CocoaDev

Edit AllPages

Character Encoding 101 starts NOW.

0) A character is an abstract idea. It has nothing to do with what you see on the screen. The letter D is the letter D no matter if its block text or drawn like the Detroit Tigers do on their ball caps.

1) A character SET is a set of characters (duh). The set defines the entire alphabet, has nothing to do with computers, and is a completely abstract entity defined as a set of abstract entities called characters. { A B C Z & ^ < } is a set of characters. The english alphabet is a character set. The hebrew alphabet is a character set.
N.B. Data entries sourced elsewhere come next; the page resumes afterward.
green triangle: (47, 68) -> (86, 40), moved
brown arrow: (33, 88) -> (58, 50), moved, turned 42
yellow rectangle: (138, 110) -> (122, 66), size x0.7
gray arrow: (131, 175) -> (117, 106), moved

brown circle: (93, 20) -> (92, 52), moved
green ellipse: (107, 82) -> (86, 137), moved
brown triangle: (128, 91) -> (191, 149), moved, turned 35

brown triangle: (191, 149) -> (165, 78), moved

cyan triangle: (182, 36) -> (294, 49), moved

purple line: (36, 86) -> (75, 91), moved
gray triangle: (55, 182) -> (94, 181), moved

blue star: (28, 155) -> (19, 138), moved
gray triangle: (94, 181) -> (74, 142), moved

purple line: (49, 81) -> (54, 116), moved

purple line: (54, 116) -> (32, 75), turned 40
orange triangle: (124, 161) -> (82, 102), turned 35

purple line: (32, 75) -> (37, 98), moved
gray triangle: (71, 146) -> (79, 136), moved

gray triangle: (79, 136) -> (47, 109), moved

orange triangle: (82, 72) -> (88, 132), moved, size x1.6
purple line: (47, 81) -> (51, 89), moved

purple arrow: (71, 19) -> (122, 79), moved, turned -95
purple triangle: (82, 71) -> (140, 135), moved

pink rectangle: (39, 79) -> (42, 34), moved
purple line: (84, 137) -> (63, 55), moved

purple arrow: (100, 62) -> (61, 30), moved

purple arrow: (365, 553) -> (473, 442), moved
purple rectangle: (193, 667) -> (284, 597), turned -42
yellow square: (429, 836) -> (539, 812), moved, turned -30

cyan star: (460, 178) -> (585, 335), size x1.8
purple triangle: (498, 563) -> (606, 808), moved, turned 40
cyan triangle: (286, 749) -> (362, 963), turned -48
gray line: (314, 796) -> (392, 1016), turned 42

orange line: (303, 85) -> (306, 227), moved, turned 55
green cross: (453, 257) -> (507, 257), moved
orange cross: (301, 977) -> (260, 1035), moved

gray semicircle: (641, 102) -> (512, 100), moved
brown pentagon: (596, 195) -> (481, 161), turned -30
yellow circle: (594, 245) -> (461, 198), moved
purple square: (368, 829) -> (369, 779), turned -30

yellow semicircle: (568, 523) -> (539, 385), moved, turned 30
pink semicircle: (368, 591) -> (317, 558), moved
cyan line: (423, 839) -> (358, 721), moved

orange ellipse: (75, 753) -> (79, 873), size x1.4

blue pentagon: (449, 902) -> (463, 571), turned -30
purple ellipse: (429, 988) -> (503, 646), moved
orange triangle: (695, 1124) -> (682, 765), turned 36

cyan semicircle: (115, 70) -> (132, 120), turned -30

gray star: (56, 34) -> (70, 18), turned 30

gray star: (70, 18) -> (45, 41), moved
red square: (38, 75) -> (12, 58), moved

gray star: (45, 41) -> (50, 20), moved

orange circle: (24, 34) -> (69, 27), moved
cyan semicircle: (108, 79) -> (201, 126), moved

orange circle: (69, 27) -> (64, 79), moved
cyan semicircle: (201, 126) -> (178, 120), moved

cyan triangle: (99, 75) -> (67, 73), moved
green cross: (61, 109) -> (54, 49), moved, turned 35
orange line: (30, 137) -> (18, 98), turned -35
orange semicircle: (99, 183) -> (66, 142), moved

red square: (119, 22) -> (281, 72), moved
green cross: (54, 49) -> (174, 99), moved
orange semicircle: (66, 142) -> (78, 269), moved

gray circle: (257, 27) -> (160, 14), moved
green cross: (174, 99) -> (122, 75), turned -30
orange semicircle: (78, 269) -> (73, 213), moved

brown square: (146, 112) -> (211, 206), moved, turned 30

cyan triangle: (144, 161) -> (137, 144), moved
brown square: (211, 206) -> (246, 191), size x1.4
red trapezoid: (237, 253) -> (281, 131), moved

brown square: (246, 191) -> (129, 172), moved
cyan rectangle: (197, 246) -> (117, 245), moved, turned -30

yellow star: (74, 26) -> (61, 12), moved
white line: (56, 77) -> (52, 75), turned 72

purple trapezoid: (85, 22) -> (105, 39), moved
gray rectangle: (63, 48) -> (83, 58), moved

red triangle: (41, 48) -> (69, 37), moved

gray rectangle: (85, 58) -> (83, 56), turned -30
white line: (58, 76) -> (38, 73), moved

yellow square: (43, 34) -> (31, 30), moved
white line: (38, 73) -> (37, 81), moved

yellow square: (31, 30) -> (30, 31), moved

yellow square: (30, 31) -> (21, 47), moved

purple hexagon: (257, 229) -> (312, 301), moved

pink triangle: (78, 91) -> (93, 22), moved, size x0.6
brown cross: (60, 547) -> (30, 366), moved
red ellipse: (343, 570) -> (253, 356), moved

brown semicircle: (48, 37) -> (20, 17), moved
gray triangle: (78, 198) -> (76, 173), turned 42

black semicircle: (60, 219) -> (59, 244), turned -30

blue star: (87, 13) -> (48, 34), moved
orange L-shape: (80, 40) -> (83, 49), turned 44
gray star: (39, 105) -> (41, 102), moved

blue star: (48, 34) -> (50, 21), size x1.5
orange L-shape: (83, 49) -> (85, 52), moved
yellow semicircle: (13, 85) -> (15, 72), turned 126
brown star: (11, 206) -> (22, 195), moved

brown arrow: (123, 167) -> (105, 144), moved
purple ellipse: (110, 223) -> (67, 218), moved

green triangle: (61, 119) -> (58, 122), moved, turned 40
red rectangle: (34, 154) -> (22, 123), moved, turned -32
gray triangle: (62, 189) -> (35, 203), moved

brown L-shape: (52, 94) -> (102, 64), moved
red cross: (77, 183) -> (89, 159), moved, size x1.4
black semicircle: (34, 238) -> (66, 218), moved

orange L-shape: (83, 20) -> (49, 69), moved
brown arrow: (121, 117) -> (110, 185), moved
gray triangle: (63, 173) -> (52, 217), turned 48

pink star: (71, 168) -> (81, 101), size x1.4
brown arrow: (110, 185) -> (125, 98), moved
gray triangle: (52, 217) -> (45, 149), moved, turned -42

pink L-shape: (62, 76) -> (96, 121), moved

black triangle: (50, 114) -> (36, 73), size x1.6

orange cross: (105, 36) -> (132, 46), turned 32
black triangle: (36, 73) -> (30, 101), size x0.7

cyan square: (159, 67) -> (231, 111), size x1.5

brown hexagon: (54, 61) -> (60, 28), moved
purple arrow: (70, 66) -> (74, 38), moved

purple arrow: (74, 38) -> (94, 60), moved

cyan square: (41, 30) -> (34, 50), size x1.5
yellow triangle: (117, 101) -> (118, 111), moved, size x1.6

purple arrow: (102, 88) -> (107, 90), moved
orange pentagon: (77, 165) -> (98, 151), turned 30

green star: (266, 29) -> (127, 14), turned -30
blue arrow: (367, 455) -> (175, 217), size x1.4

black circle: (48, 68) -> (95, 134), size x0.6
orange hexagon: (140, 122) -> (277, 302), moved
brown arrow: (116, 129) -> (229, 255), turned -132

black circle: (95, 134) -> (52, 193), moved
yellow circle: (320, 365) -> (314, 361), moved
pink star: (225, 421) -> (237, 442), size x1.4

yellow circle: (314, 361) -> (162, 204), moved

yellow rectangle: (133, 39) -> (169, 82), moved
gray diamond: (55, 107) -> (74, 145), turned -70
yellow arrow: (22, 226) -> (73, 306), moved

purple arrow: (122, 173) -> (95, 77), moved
The ,.?;:!- characters make up the set we commonly refer to as punctuation.

2) A character encoding is description of a representation of a character set in a computer. If I say A=4, B=8, C=3.14, Z=-29, &=44, ^=13, <=-29000. Thats a sort of encoding. Its illogical and inconvenient but it might work for some application. The term ASCII, you so blithely toss out is both a character set (letters a-z, A-Z, number 0-9, and the punctuation found on your keyboard, plus the null character) plus an encoding (a=93 for instance - see it all at http://www.asciitable.com/ ).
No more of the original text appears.